The district will increase the number of students in kindergarten, first, second, and third grade who must score at grade-level on early literacy tests for a school to earn points on the district’s rating scale, and decrease how many points those scores will be worth, officials said.

The changes will lessen the impact of early literacy scores on a school’s overall rating, while also raising the bar on how many students must ace the tests for a school to be considered good. Denver rates schools on a color-coded scale from blue (the highest) to red (the lowest).

“We want to see more students making more progress,” Superintendent Tom Boasberg said.

Local civil rights groups, elected officials, educators, and education advocates criticized Denver Public Schools this year for misleading students and families with what they characterized as inflated school ratings based partly on overstated early literacy gains.

“At a time when this country is at war on truth, we have an obligation to Denver families to give them a true picture of their schools’ performance,” state Sen. Angela Williams, a Denver Democrat, told Boasberg and the school board at a meeting in December.

The groups had asked the district to revise this year’s ratings, which were issued in October. Boasberg refused, saying, “If you’re going to change the rules of the game, it’s certainly advisable to change them before the game starts.” That’s what the district is doing for next year.

The state requires students in kindergarten through third grade to take the early literacy tests as a way to identify for extra help students who are struggling the most to learn to read. Research shows third graders who don’t read proficiently are four times as likely to fail out of high school. In Denver, most schools administer an early literacy test called iStation.

The state also requires students in third through ninth grade to take a literacy test called PARCC, which is more rigorous. Third-graders are the only students who take both tests.

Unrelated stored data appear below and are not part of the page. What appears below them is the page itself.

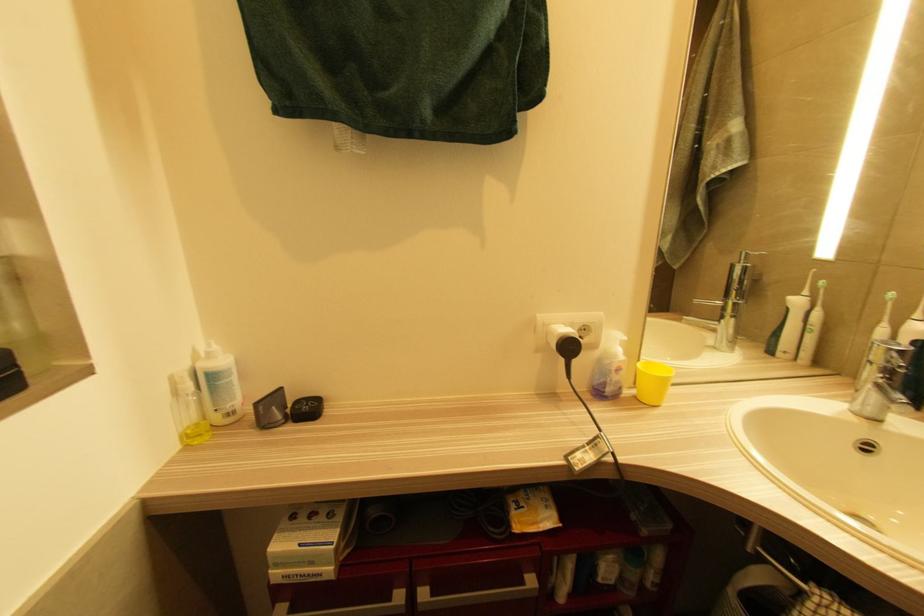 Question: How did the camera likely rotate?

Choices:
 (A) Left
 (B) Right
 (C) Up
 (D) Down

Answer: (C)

The issue is that many third-graders who scored well on iStation did not score well on PARCC. At Castro Elementary in southwest Denver, for example, 73 percent of third-graders scored at grade-level or above on iStation, but just 17 percent did on PARCC.

Denver’s school ratings system, called the School Performance Framework, or SPF, has always relied heavily on state test scores. But this year, the weight given to the early literacy scores increased from 10 percent to 34 percent of the overall rating because the district added points for how well certain groups, such as students from low-income families, did on the tests.

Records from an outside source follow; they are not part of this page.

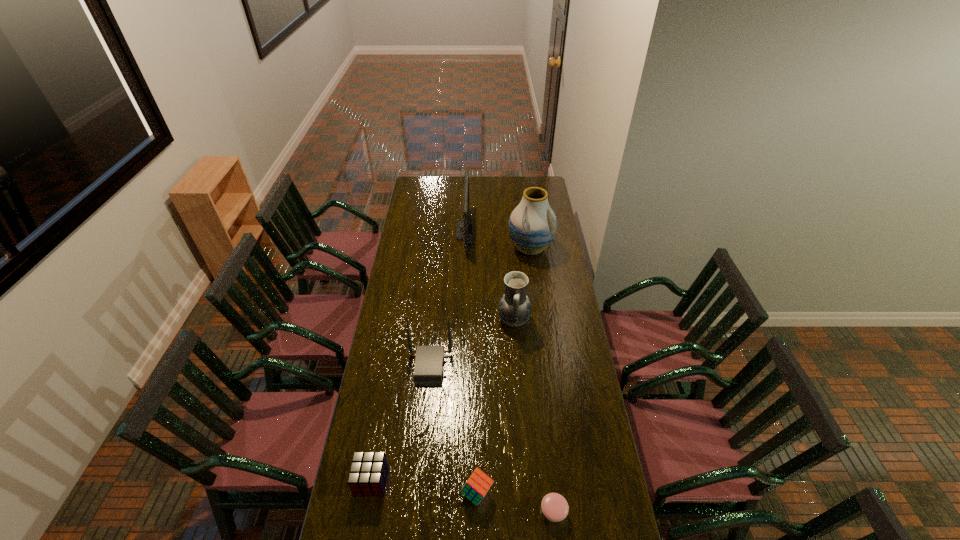 Where is `free space between the fourth shortest object and the monitor`? free space between the fourth shortest object and the monitor is located at coordinates (447, 299).

In order to click on empty space that is in between the fourth nearest object and the cupcake in this screenshot , I will do `click(492, 440)`.

Select which object is the fourth closest to the monitor. Please provide its 2D coordinates. Your answer should be formatted as a tuple, i.e. [(x, y)], where the tuple contains the x and y coordinates of a point satisfying the conditions above.

[(368, 473)]

Select which object is the fifth closest to the right cube. Please provide its 2D coordinates. Your answer should be formatted as a tuple, i.e. [(x, y)], where the tuple contains the x and y coordinates of a point satisfying the conditions above.

[(532, 225)]

Find the location of a particular element. This screenshot has width=960, height=540. free spot that satisfies the following two spatial constraints: 1. on the front side of the cupcake; 2. on the left side of the leftmost object is located at coordinates (366, 512).

I want to click on vacant point that satisfies the following two spatial constraints: 1. on the screen side of the monitor; 2. on the left side of the shortest object, so click(452, 512).

Locate an element on the screen. The width and height of the screenshot is (960, 540). vacant space that satisfies the following two spatial constraints: 1. on the back side of the leftmost object; 2. on the right side of the tallest object is located at coordinates (413, 248).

That added weight, plus the discrepancy between how third-graders scored on PARCC and how they scored on iStation, raised concerns about the validity of the ratings.

At a school board work session earlier this week, Boasberg called those concerns “understandable.” He laid out the district’s two-pronged approach to addressing them, noting that the changes planned for next year are a stop-gap measure until the district can make a more significant change in 2019 that will hopefully minimize the discrepancy between the tests.

Next year, the district will increase the percentage of students who must score at grade-level on the early literacy tests. Currently, fewer than half of an elementary school’s students must score that way for a school to earn points, said Deputy Superintendent Susana Cordova. The district hasn’t yet settled on what the number will be for next year, but it will likely be more than 70 percent, she said. The more points a school earns, the higher its color rating.

The district will also reduce the impact the early literacy test scores have on the ratings by cutting in half the number of points schools can earn related to the tests, Cordova said. This makes the stakes a little lower, even as the district sets a higher bar.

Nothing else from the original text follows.